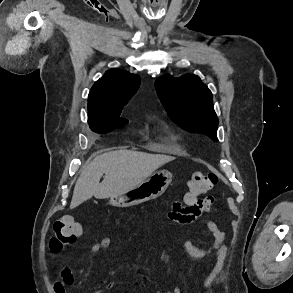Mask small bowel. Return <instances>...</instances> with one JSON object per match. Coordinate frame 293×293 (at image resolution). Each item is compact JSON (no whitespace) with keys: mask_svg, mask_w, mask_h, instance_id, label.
<instances>
[{"mask_svg":"<svg viewBox=\"0 0 293 293\" xmlns=\"http://www.w3.org/2000/svg\"><path fill=\"white\" fill-rule=\"evenodd\" d=\"M213 203V198L211 196L206 197L202 201L187 207L185 204L180 202H175L172 206L171 211L168 212L167 218L173 222L180 224H187L195 221L202 212H208L211 209ZM205 225L209 229L214 242L211 246L202 248L193 244L189 239L184 241V247L186 252L191 258L203 259L211 254H215L217 258V264L215 265L211 274L205 279L202 286L208 287L211 281L218 275L221 270L222 262L226 256V246L223 244L227 233L222 231L214 222L206 221ZM83 232V231H82ZM81 232V234H82ZM80 234V235H81ZM112 245V239L109 237H104L100 241L94 243L91 246V252L93 254H98L104 250H107ZM60 280H56L53 284L55 293H66V286H71L74 281L73 272L69 268H62L60 270ZM114 284L112 282L108 283L107 287L109 289L113 288ZM166 293H182L180 287H174Z\"/></svg>","mask_w":293,"mask_h":293,"instance_id":"small-bowel-1","label":"small bowel"}]
</instances>
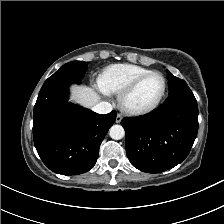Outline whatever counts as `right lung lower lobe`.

**Work request:** Once the pictures are set aside, restate the remaining data above exactly.

**Reply to the exercise:**
Mask small bowel. Return <instances>...</instances> with one JSON object per match. Coordinate frame 293×293 (at image resolution). Each item is compact JSON (no whitespace) with keys: mask_svg, mask_w, mask_h, instance_id, label.
<instances>
[{"mask_svg":"<svg viewBox=\"0 0 293 293\" xmlns=\"http://www.w3.org/2000/svg\"><path fill=\"white\" fill-rule=\"evenodd\" d=\"M213 203V198L211 196L206 197L202 201L187 207L185 204L180 202H175L172 206L171 211L168 212L167 218L173 222L180 224H187L195 221L202 212H208L211 209ZM205 225L209 229L214 242L211 246L202 248L193 244L189 239L184 241V247L186 252L191 258L203 259L211 254H215L217 258V264L215 265L211 274L205 279L202 286L208 287L211 281L218 275L221 270L222 262L226 256V246L223 244L227 233L222 231L214 222L206 221ZM83 232V231H82ZM81 232V234H82ZM80 234V235H81ZM112 245V239L109 237H104L100 241L94 243L91 246V252L93 254H98L104 250H107ZM60 280H56L53 284L55 293H66V286H71L74 281L73 272L69 268H62L60 270ZM114 284L112 282L108 283L107 287L109 289L113 288ZM166 293H182L180 287H174Z\"/></svg>","mask_w":293,"mask_h":293,"instance_id":"small-bowel-1","label":"small bowel"}]
</instances>
Outline whatever counts as `right lung lower lobe`.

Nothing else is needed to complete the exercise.